A strike by LAUSD teachers is postponed until Monday. That could give the union, United Teachers Los Angeles, and the district a few more days to reach a deal on a new contract for educators.
LAUSD Superintendent Austin Beutner is in Sacramento today, where he is talking to state leaders about finding more resources and funding.
Currently, the state gives LAUSD $16,000 per pupil per year.
“Los Angeles may be the largest school district in the state of California. But our ability to control our funding — it’s all set in Sacramento,” Beutner tells Press Play.
Beutner says he supports a 6 percent salary raise for teachers, and the hiring of more educators, nurses, counselors, and librarians.
“We’ve put a very full offer on the table. We’ve been told by the state, the county, the independent fact finder… that we’re spending money too fast, we will run out very soon… So we’re asking UTLA to come back to the table, and tell us what they think we can do.”
But UTLA believes LAUSD is sitting on a $2 billion reserve fund.
Beutner says he’s spending that money: about one-third on salary increases, one-third on reducing class sizes and putting extra support staff in classrooms, and one-third on their operating deficit.
In LAUSD’s proposal, what would class sizes be, on average for high school or elementary school?
“I don’t know the numbers off the top of my head,” says Beutner.
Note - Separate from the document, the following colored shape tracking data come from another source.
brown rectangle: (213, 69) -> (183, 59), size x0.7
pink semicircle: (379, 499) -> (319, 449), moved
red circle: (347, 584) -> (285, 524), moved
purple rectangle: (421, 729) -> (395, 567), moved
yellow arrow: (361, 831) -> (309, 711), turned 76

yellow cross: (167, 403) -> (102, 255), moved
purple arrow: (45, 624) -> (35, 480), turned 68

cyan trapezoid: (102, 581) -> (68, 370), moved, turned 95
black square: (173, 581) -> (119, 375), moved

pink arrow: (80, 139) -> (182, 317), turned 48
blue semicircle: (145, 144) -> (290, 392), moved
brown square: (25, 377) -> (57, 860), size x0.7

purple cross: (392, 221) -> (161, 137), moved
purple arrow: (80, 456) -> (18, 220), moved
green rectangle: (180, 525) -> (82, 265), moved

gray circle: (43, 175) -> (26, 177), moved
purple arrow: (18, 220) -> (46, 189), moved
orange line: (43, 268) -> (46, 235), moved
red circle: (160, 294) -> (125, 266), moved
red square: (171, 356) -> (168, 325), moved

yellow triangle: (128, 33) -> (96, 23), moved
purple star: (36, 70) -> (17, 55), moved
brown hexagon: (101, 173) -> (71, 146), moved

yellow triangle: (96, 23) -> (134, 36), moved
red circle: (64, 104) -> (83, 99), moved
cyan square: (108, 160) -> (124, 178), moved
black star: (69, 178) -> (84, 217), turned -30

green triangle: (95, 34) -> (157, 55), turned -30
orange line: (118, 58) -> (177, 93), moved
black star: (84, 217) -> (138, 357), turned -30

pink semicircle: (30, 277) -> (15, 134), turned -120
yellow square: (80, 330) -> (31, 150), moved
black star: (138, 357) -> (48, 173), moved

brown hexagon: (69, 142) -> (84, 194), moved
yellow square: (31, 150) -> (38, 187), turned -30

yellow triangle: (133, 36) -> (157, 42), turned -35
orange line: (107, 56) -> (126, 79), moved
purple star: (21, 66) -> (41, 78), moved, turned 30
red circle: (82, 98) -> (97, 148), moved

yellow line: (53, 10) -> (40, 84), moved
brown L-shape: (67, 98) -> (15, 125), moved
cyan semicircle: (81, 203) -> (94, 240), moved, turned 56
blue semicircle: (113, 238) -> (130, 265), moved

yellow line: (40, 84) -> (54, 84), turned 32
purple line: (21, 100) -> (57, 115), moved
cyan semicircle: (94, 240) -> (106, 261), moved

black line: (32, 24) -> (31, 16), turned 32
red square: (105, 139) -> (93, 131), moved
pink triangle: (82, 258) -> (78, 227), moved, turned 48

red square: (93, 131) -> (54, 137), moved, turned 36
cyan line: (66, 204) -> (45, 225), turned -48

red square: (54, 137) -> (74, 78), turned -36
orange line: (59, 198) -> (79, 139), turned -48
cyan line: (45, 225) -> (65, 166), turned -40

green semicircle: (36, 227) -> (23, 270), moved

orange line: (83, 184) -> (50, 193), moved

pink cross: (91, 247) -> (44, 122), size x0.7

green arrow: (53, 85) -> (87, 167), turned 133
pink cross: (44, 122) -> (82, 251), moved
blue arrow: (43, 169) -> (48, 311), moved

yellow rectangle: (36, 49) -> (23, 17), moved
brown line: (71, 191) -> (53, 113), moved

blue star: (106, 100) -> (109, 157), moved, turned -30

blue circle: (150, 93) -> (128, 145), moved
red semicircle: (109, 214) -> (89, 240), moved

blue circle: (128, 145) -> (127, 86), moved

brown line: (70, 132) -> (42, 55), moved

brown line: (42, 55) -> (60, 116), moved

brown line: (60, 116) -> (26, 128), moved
They’re different at elementary, then middle, then high… We agree there are classes that are too big. We’re using every penny, we have everything we could find in the cupboard, to make those as small as possible.”
He says he’d love to have a quality teacher in every classroom, and make classes as small as possible.
“I’d like to make sure that student is supported from a mental health perspective, from a physical health perspective. That there’s a rich set of extracurricular activities that student can participate in. I want to all of those things. Now will you work with me to find resources to do that? That’s the question. We can’t have a values conversation in one room, and a budget conversation in a different room, and not connect those two,” he says.
Another sticking point in negotiations has been the issue of charter schools. The union wants more oversight of charter schools, and some kind of give-back to the district for locating charter campuses on district schools.
“State law governs how charters reside within a district like ours. We proposed… a working group on charters to address the issue of colocation, to address the issue of long term space planning, to address the issue of rigorous oversight.”
However, critics say that charter schools create a big financial drain on the district because the money follows the student?
“I don’t think charters are the only issue that we wrestle with,” says Beutner. But we have 500,000 kids in traditional public school settings… We should be able to make it work with those resources like every other school district does.”
But many kids who go to traditional public schools have more needs than those who go to charters. Beutner says the state should fund LAUSD for those needs then.
If a strike happens, will kids get any kind of education if they go to school? Beutner has hired some 400 teachers and about 2000 staffers to oversee the kids.
“Schools will be open because we serve a million meals a day to kids living in poverty. Because we have families who rely on us to make sure their children are safe, while they earn a living. Schools will be open because the children will be learning. It may be a different type of learning.”
Finally, if parents decide not to send their kids to school during a strike, would those kids be punished and considered truant?
Beutner tells Press Play he’d have to refer us to a colleague who’s looking at that issue, and he doesn’t know off the top of his head.
What do you want to know about the strike?
This story has been corrected to reflect that some 400 teachers have been hired to help oversee the strike.